The story behind the story: Breathe the last bits of air

This week, Futures welcomes Emily McCosh with her story Breathe the last bits of air. Emily is based in southern California, and you can keep up with her work at her website or by following her on Twitter. Here she talks bout her inspiration for her latest tale — as ever, it pays to read the story first.

Writing Breathe the last bits of air

I have a short attention span for plays, where everything is long-winded, and described through dialogue — irony, I know — but there has been one that I thoroughly enjoyed. My English professor assigned Samuel Beckett, and his play Endgame, a weird and dystopian piece of work that was so far from Shakespeare and Sophocles that I couldn’t help but be pulled in by the sheer difference. The play was absolutely absurd, following the rambling, snarky sentences of two of (what seemed to be) the last people on Earth.

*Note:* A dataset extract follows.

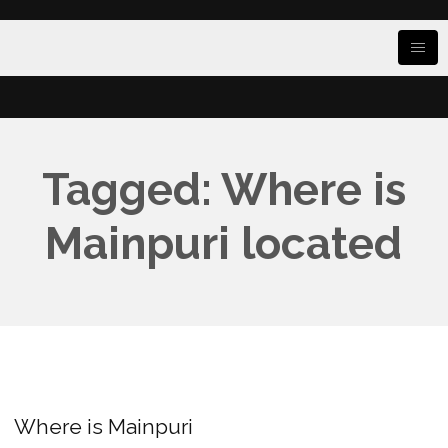
Tagged: Where is
Mainpuri located
Where is Mainpuri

The style of their speech was bizarre to say the least, so of course, the assignment after reading the play was to write a few sentences emulating the dialogue of Endgame’s main characters. I wrote a full version of this story instead, wondering what it would be like to experiment with a full plot. Months later, I realized it could be a true story worth reading, and with a few tweaks and details added, it became the piece it is now.

It’s certainly one of the strangest things I’ve written. But I hope readers find just as much beauty in the strangeness as I did when reading Endgame.